Fabrication of high-flux asymmetric polyethersulfone (PES) ultrafiltration membranes by nonsolvent induced phase separation process: Effects of H2O contents in the dope

A series of asymmetric polyethersulfone (PES) membranes were fabricated using non-solvent induced phase separation (NIPS) process from the system of water/GBL/PVP/PES at 40 °C. Water, acting as the nonsolvent, was added in different amounts to the dope solution to modify the porous structure and enhance the permeability of the membranes. The fabricated membranes were tested systematically for their morphologies, physical properties, pure water fluxes, and rejection capacities against bovine serum albumin molecules (BSA). The SEM images indicated that the pore size and porosity of the top surface increased with increasing water content in the dope, and when 1.5 phr of water was incorporated, the macrovoids in the cross section disappeared and the pores interconnected to form numerous continuous channels within the PES matrix.
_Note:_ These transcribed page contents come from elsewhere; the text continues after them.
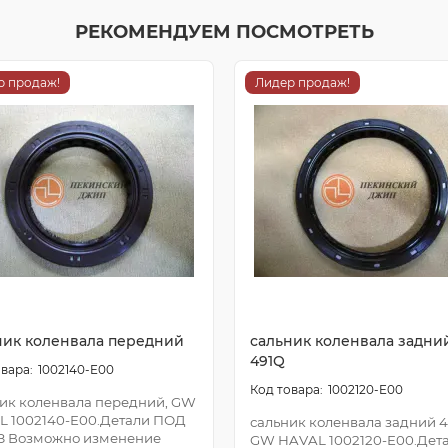
РЕКОМЕНДУЕМ ПОСМОТРЕТЬ
р продаж!
Лидер продаж!
ник коленвала передний
сальник коленвала задни
491Q
1002140-E00
1002120-E00
ик коленвала передний, GW
L 1002140-E00.Детали ПОД
сальник коленвала задний 4
З Возможно изменение
GW HAVAL 1002120-E00.Дет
This membrane exhibited a pure water flux of 642 L m−2h−1bar−1 and a tensile strength as high as 5.6 N/mm2. The dead-end filtration experiments indicated a very high BSA rejection of ~98% for membranes prepared from dopes containing ≤1.0 phr of water, and a moderately high (85%) rejection for that with a higher dope water content. [Display omitted] •Adding H2O into dope solution shrank the macrovoids and induced the formation of bi-continuous structure in the membranes.•The permeability of membranes was improved by increasing H2O content in the dope solution.•BSA rejection of ~98% was achieved for membranes prepared from dopes containing ≤1.0 phr of H2O.